# Task objective:
What you return should be exactly the lines from the one containing "Will [menuitem] (503, 26)" down to the final line of the listing, with nothing else.

# Supplied records:
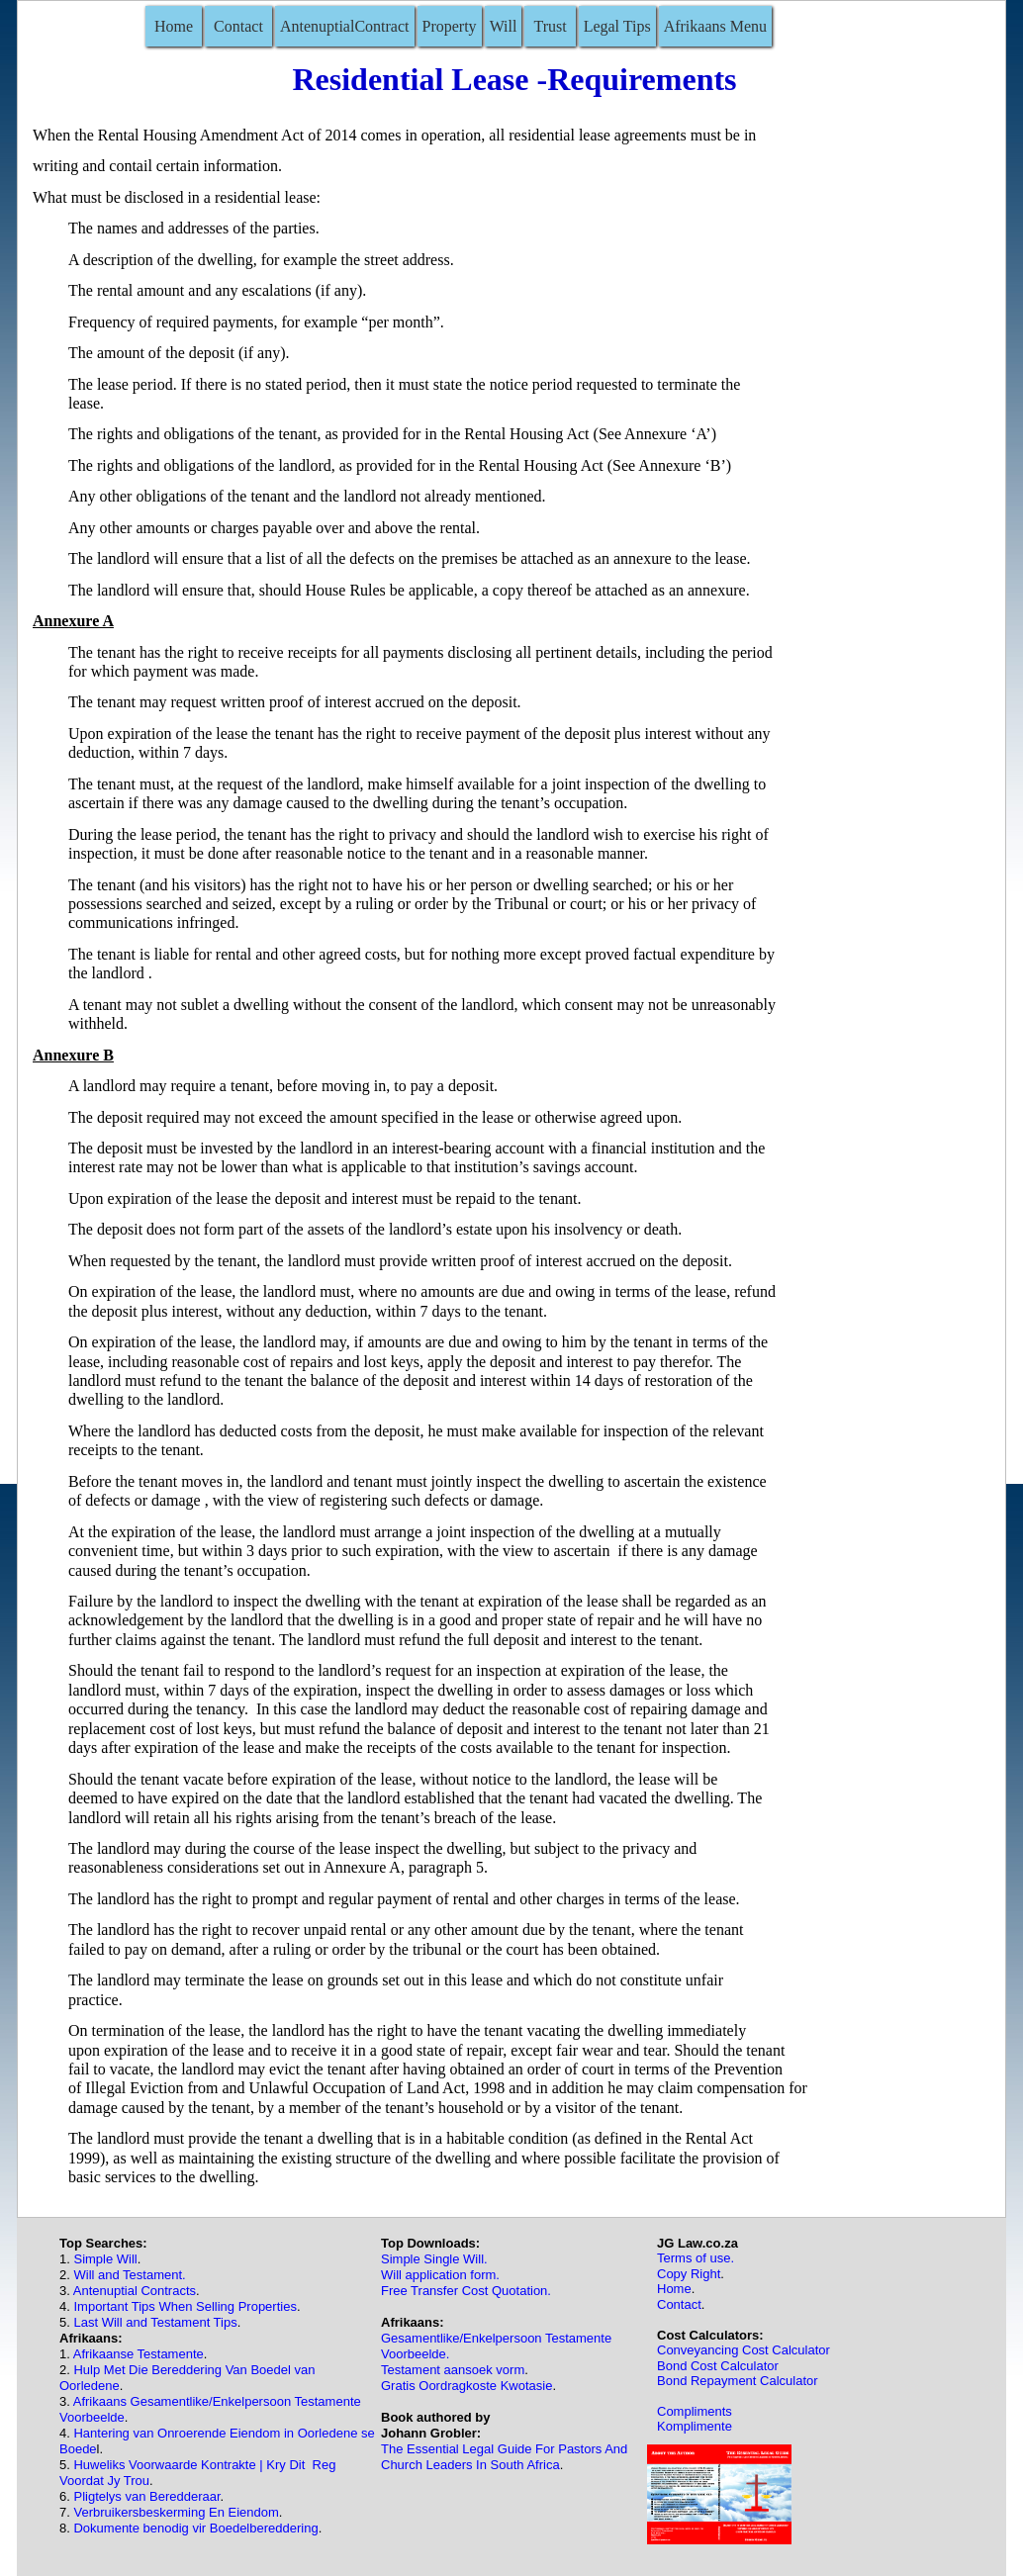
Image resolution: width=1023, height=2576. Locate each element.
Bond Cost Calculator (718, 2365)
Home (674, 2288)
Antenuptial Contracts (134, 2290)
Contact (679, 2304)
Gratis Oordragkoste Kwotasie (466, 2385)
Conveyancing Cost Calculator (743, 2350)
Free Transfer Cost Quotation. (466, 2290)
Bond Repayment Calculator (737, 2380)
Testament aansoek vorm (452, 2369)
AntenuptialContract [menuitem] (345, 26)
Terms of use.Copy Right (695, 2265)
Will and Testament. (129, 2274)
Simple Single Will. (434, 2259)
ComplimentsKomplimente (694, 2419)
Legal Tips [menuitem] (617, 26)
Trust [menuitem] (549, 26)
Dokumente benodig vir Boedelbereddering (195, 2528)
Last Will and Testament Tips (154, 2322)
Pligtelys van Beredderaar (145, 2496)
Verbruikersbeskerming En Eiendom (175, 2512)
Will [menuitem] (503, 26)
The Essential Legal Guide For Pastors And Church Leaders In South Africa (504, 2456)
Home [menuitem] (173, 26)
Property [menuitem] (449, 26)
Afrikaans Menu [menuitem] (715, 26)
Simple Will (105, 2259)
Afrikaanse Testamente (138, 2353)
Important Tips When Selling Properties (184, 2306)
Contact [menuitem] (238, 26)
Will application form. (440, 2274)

# Result of this exercise:
Will [menuitem] (503, 26)
The Essential Legal Guide For Pastors And Church Leaders In South Africa (504, 2456)
Home [menuitem] (173, 26)
Property [menuitem] (449, 26)
Afrikaans Menu [menuitem] (715, 26)
Simple Will (105, 2259)
Afrikaanse Testamente (138, 2353)
Important Tips When Selling Properties (184, 2306)
Contact [menuitem] (238, 26)
Will application form. (440, 2274)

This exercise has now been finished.